Radiation Norms

What Radiation Norms You Need to Know:

  1. Natural Radiation Background and Thresholds for Exceeding It
  2. Maximum Accumulated Doses
  3. Radiation in Food Products

Different countries have varying norms, often contradicting each other. Therefore, we will use the strictest values. Norms increased after radiation accidents will not be considered.

All norms are based on the accumulated dose. The maximum allowable radiation dose for a person is considered to be 1000 µSv per year. However, this dose does not include the natural radiation background. Adding the average radiation background, we get 1500-2000 µSv per year. The natural radiation background typically ranges from 0.05 to 0.10 µSv per hour. This will be our baseline.

Radiation in Homes or Apartments

If the annual limit is converted to an hourly rate, 2000 µSv equates to a radiation level of 0.22 µSv/h over the course of a year. Therefore, you would need to live in a place with this background level for a year to accumulate 2 mSv.

However, since people do not spend 100% of their time in one place, such as a home with this background level, the background level in a home should exceed 0.40 µSv/h to accumulate a dose above 2000 µSv.

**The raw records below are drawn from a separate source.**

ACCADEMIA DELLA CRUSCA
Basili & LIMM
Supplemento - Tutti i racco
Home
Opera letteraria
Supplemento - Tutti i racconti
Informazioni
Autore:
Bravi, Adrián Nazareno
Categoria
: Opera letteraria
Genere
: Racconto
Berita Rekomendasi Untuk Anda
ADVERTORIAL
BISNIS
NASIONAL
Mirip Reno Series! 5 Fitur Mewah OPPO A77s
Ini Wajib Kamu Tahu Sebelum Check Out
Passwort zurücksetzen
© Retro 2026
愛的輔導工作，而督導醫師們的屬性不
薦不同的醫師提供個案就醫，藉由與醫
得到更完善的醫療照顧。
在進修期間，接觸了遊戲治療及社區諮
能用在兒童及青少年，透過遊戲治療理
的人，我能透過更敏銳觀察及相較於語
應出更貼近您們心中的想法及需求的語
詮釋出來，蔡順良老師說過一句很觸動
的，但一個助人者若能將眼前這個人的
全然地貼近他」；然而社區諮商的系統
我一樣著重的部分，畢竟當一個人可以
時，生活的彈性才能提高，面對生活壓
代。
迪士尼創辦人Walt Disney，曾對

A level up to 30 µSv/h is considered normal for residential areas. However, I would not recommend living at 0.30 µSv/h; it’s better if the background level is lower.

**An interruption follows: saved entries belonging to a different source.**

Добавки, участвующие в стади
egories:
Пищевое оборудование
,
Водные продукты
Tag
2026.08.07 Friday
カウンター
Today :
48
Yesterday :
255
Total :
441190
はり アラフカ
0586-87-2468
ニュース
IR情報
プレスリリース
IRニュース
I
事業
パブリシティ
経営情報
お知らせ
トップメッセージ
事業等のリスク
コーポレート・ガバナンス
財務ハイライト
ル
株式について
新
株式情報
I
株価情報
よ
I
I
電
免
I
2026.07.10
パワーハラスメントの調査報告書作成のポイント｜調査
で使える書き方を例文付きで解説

Radiation from Radiation Sources

A small radioactive object measured close to the device can show quite high figures. These indicators can be alarming. It may seem that the 2000 µSv norm can be quickly accumulated under such conditions. However, since we measure close to the source, the high dose rate only exists on the surface of the radiation source and can only irradiate a specific part of the body, like a hand. Consequently, the harm will be different, and the chance of developing cancer will be lower.

To calculate the harm to the entire body, measurements should be taken at a distance of 1 meter from the source. Here, the inverse square law comes into play; the radiation from the source weakens incredibly with distance. Most radiation sources are undetectable by instruments at a one-meter distance. Even powerful sources show only a negligible fraction of what they indicate up close.

Thus, if a radiation source has been near you for a long time, the dose rate from it should be measured where you were, not at the source. Additionally, the exposure time and dose rate at the exposure site must be calculated.

If You Received a Dose in a Short Time:

  • If the accumulated dose does not exceed 1000 µSv, there is no need to worry.
  • A dose of 5000 - 10,000 µSv is the approximate maximum for nuclear industry workers and poses no immediate threat.
  • A dose of 100,000 µSv causes DNA damage.
  • A dose of 250,000 µSv will cause symptoms of radiation sickness if received at once. Hospitalization is not required, but the risk of developing cancer increases.
  • A dose of 1,000,000 µSv necessitates hospitalization and results in a mild form of radiation sickness. The chance of developing cancer within the next 20 years increases.
  • Higher doses can lead to fatal outcomes without treatment.

Radiation in Food Products

This is an area where most dosimeter owners lack knowledge and make mistakes. You cannot simply bring any dosimeter close to food and determine if it contains dangerous levels of radioactive materials. The problem lies in the norms. For a person, the radiation levels in food are so small that if a dosimeter reacts to food in normal mode, it means the food contains thousands of times the allowable limit. If the excess is not so high but still dangerous to health, ordinary and even professional devices will show nothing.

Sensitive scintillation devices with a special mode for measuring activity are required for measurements not influenced by the surrounding background. The food itself also needs preparation, as different geometry and weight can affect the readings. These measurements are not quick; it can take at least an hour.

Only in such conditions can the activity of food products be measured. The Radiacode dosimeter is sensitive enough for such measurements. It has a special mode and several container options for measurements, with their geometry programmed into the software.

Why Are There Strict Norms for Food Products?

Radioactive isotopes accumulate in the body and irradiate it from within for years. Even small amounts of radioactive substances, if present in the body for a long time, can result in a high dose.

The unit of activity for measuring food contamination is the Becquerel. One Becquerel equals one decay per second of a radioactive atom (not to be confused with CPS – CPS is just a registered part).

Typically, the norms for Becquerel content in food depend on the average frequency of consumption by the population. This system is very inaccurate because an unusual diet can lead to the accumulation of large amounts of isotopes in the body. I recommend avoiding food products if they contain more than 100 Becquerels per kilogram.

The good news is that there are not many food products at risk, so there is no need to check everything.

At-Risk Foods:

  • Wild mushrooms
  • Berries
  • Game meat
  • Fish

Other foods do not accumulate radiation as much and do not need checking during peacetime.

Knowing the maximum allowable levels of radiation helps to accurately assess risks and minimize radiation exposure.